Rafferty, who was 38 years old at the time, maintained the physical relationship he had with the 16-year-old was consensual.
He stepped aside from his responsibilities as a priest following the allegation, which was made against him in April 2011.
However at Craigavon Crown Court on Thursday, Justice Gemma Loughran told Rafferty because of the girl's age, his actions were forbidden by law.
Rafferty's lawyers argued that his mental state had been brittle and vulnerable because he had dealt with some harrowing and terrible things as part of the Troubles.
Justice Gemma Loughran said sexual offences against children were a deplorable crime all too prevalent in today's society.
She said other priests had faced problems in their ministry without engaging in inappropriate sexual activity.
In delivering the sentence, the judge said she must follow the guidelines of the Courts of Appeal and sentenced Rafferty to a three year probation order.

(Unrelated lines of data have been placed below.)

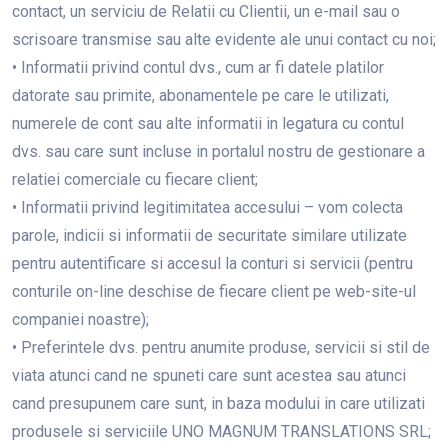
contact, un serviciu de Relatii cu Clientii, un e-mail sau o
scrisoare transmise sau alte evidente ale unui contact cu noi;
• Informatii privind contul dvs., cum ar fi datele platilor
datorate sau primite, abonamentele pe care le utilizati,
numerele de cont sau alte informatii in legatura cu contul
dvs. sau care sunt incluse in portalul nostru de gestionare a
relatiei comerciale cu fiecare client;
• Informatii privind legitimitatea accesului – vom colecta
parole, indicii si informatii de securitate similare utilizate
pentru autentificare si accesul la conturi si servicii (pentru
conturile on-line deschise de fiecare client pe web-site-ul
companiei noastre);
• Preferintele dvs. pentru anumite produse, servicii si stil de
viata atunci cand ne spuneti care sunt acestea sau atunci
cand presupunem care sunt, in baza modului in care utilizati
produsele si serviciile UNO MAGNUM TRANSLATIONS SRL;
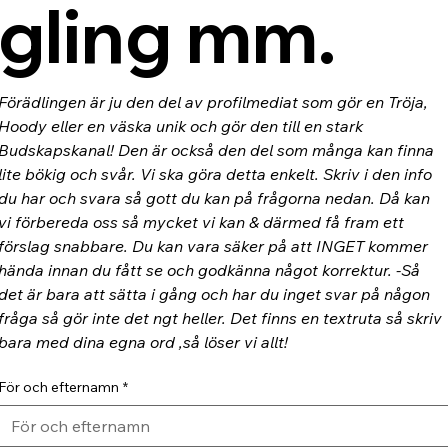
gling mm.
Förädlingen är ju den del av profilmediat som gör en Tröja, 
Hoody eller en väska unik och gör den till en stark 
Budskapskanal! Den är också den del som många kan finna 
lite bökig och svår. Vi ska göra detta enkelt. Skriv i den info 
du har och svara så gott du kan på frågorna nedan. Då kan 
vi förbereda oss så mycket vi kan & därmed få fram ett 
förslag snabbare. Du kan vara säker på att INGET kommer 
hända innan du fått se och godkänna något korrektur. -Så 
det är bara att sätta i gång och har du inget svar på någon 
fråga så gör inte det ngt heller. Det finns en textruta så skriv 
bara med dina egna ord ,så löser vi allt!
För och efternamn
*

He was also required to complete 100 hours of community service and spend five years on the Sex Offenders Register.
Rafferty has been disqualified from working with children and vulnerable adults for a period of 10 years.
Monsignor Hamill from the Dromore Diocese said there will be an internal church investigation into his crimes and Fr Rafferty will remain out of ministry "pending the outcome of that process".
"A betrayal of sacred trust occurred in this case and, on behalf of the diocese, I want to offer my sincere apologies for the anguish and distress which the complainant and her family have suffered and to give the reassurance that the safeguarding of children and young people is paramount," he added.
But campaigners said the sentence handed down to Terence Rafferty was the "latest in a long line of cases of clerical abuse where victims have been let down by the authorities".
Margaret McGuckin, Survivors and Victims of Institutional Abuse spokesperson, who was also in court with other victims, said: "Every month it seems there is another court case involving clerical abuse.
"Priests have had extraordinary access to children and young people through their roles in parishes, schools and youth clubs.
"There is a clear pattern over many years of clerics abusing the trust which families have placed in them by virtue of their powerful role within the community and of their crimes being covered up for many years, so endangering other children."